Most distinguishing features of black holes and their mimickers are concentrated near the horizon. In contrast, astrophysical observations and theoretical considerations primarily constrain the far-field geometry. In this work we develop tools to effectively describe both, using the two-point Padé approximation to construct interpolating metrics connecting the near and far-field. We extend our previous work by computing the quasinormal modes of gravitational perturbations for static, spherically symmetric metrics that deviate from Schwarzschild spacetime. Even at the lowest order, this approach compares well with existing methods in both accuracy and applicability. Additionally, we show that the lowest-order interpolating metric reliably predicts light ring locations. It closely matches exact results, even when unsuitable for quasinormal frequency calculations.

Figures (6)

• Figure 1: The parameter space $(\alpha_1,\alpha_2)$ covered by the two-point Padé approximations $f_{\text{S3}}$ (blue) and the approximations with $n=4$ (orange) and $n=5$ (yellow) of Ref. ST:24. In all expansions we set $\beta_1=1$. For the expansions $n=4$ and $n=5$ we take the Schwarzschild values of the higher order coefficients, $\alpha_3=1, \alpha_4=-1$. Poles in the respective function $f$ develop on the interval $r\in[r_g,\infty)$ for coefficients lying in the shaded region.

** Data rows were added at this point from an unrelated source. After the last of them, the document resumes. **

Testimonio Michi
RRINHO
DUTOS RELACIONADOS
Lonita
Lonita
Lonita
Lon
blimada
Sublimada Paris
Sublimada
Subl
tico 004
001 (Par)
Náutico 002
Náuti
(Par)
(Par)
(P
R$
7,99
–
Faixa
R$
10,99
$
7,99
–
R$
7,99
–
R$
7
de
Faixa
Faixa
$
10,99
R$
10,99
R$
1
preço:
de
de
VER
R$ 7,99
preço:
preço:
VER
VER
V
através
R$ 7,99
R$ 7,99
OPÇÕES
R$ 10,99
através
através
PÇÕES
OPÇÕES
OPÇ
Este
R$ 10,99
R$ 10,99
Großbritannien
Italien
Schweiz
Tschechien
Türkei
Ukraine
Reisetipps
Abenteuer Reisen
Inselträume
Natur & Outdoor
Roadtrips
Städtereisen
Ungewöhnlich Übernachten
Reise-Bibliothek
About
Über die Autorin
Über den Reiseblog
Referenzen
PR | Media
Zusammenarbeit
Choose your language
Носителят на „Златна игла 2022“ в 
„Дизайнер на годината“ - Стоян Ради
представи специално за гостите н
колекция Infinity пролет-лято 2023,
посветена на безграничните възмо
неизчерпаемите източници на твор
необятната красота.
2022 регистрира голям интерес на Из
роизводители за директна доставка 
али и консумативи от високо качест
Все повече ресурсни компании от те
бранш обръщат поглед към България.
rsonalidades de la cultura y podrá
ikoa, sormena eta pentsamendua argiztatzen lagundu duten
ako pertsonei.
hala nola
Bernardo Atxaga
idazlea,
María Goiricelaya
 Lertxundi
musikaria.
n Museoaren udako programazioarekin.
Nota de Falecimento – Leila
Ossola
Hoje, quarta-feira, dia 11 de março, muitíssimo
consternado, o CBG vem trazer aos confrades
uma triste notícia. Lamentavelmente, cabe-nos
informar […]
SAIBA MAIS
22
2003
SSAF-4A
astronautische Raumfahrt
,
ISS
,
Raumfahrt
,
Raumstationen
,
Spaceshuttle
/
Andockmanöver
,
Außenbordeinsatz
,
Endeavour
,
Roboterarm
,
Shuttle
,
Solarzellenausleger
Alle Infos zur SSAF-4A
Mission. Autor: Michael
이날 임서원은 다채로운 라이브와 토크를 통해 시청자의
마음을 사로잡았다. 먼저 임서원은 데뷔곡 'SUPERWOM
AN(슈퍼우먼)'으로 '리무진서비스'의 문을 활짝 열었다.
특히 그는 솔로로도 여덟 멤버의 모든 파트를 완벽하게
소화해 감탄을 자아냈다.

• Figure 2: The parameter space $(\alpha_1,\alpha_2)$ covered by the two-point Padé approximation $f_{\text{RN3}}$ for $r_g=1$ and $q=0.1$. In this example, $\beta_1$ and $\beta_2$ are set to their Reissner--Nordström values. Poles on the interval $r\in[r_g,\infty)$ develop for coefficients lying in the shaded region.

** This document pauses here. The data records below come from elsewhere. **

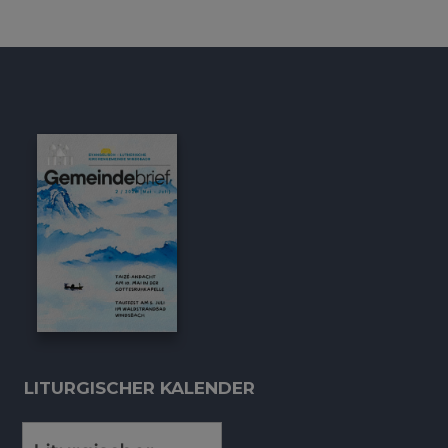
LITURGISCHER KALENDER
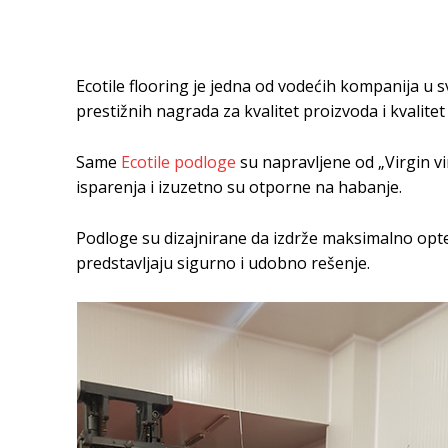
Ecotile flooring je jedna od vodećih kompanija u 
prestižnih nagrada za kvalitet proizvoda i kvalitet
Same
Ecotile podloge
su napravljene od „Virgin vi
isparenja i izuzetno su otporne na habanje.
Podloge su dizajnirane da izdrže maksimalno opte
predstavljaju sigurno i udobno rešenje.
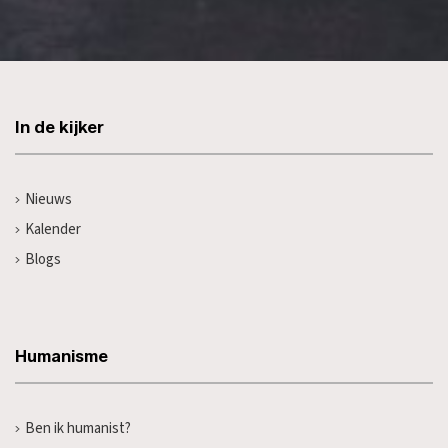
In de kijker
Nieuws
Kalender
Blogs
Humanisme
Ben ik humanist?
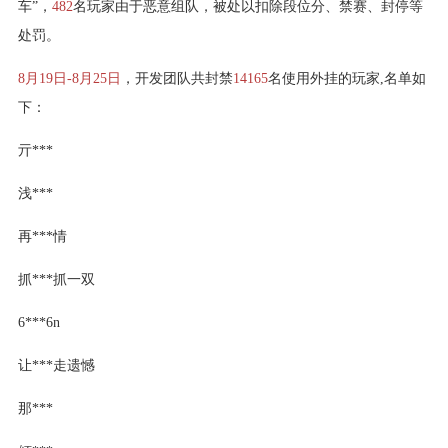
车”，
482
名玩家由于恶意组队，被处以扣除段位分、禁赛、封停等
处罚。
8月19日-8月25日
，开发团队共封禁
14165
名使用外挂的玩家,名单如
下：
亓***
浅***
再***情
抓***抓一双
6***6n
让***走遗憾
那***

• Figure 3: Domains of validity for the lowest order M-fraction (yellow) and RZ (red) approximations of the Bardeen metric. Poles are present for the respective metrics in the shaded region. $\beta_1$ is fixed to its Bardeen value.

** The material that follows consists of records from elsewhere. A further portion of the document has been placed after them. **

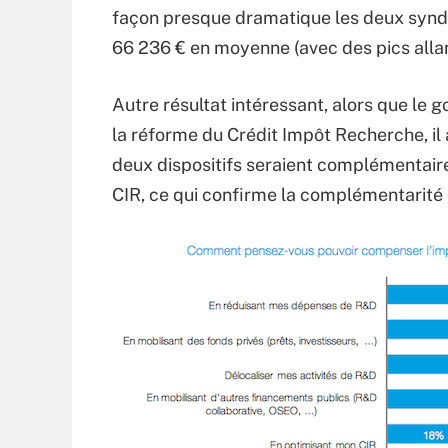
façon presque dramatique les deux syndic
66 236 € en moyenne (avec des pics allant
Autre résultat intéressant, alors que le g
la réforme du Crédit Impôt Recherche, il a
deux dispositifs seraient complémentair
CIR, ce qui confirme la complémentarité d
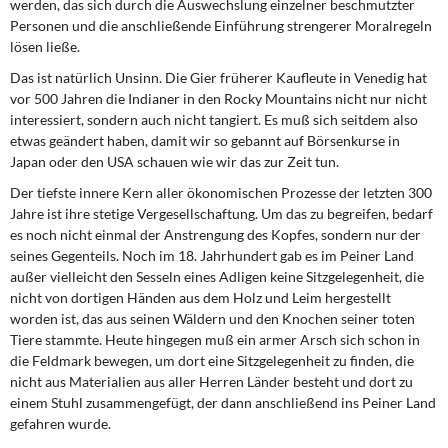
werden, das sich durch die Auswechslung einzelner beschmutzter
Personen und die anschließende Einführung strengerer Moralregeln
lösen ließe.
Das ist natürlich Unsinn. Die Gier früherer Kaufleute in Venedig hat
vor 500 Jahren die Indianer in den Rocky Mountains nicht nur nicht
interessiert, sondern auch nicht tangiert. Es muß sich seitdem also
etwas geändert haben, damit wir so gebannt auf Börsenkurse in
Japan oder den USA schauen wie wir das zur Zeit tun.
Der tiefste innere Kern aller ökonomischen Prozesse der letzten 300
Jahre ist ihre stetige Vergesellschaftung. Um das zu begreifen, bedarf
es noch nicht einmal der Anstrengung des Kopfes, sondern nur der
seines Gegenteils. Noch im 18. Jahrhundert gab es im Peiner Land
außer vielleicht den Sesseln eines Adligen keine Sitzgelegenheit, die
nicht von dortigen Händen aus dem Holz und Leim hergestellt
worden ist, das aus seinen Wäldern und den Knochen seiner toten
Tiere stammte. Heute hingegen muß ein armer Arsch sich schon in
die Feldmark bewegen, um dort eine Sitzgelegenheit zu finden, die
nicht aus Materialien aus aller Herren Länder besteht und dort zu
einem Stuhl zusammengefügt, der dann anschließend ins Peiner Land
gefahren wurde.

• Figure 4: Real, imaginary, and parametric plots of the fundamental $l=2$ mode of the $f_{3}$ metric as a function of $\alpha_1$. The step size is $\Delta\alpha_1=0.00015$. The shaded red region corresponds to a $10\%$ deviation window centered on the known Schwarzschild quasinormal frequency.
• Figure 5: Real, imaginary, and parametric plots of the fundamental $l=2$ mode of the $f_{3}$ metric function as a function of $\alpha_2$. The step size is $\Delta\alpha_2=0.0005$. The shaded red region corresponds to a $10\%$ deviation window centered on the known Schwarzschild quasinormal frequency.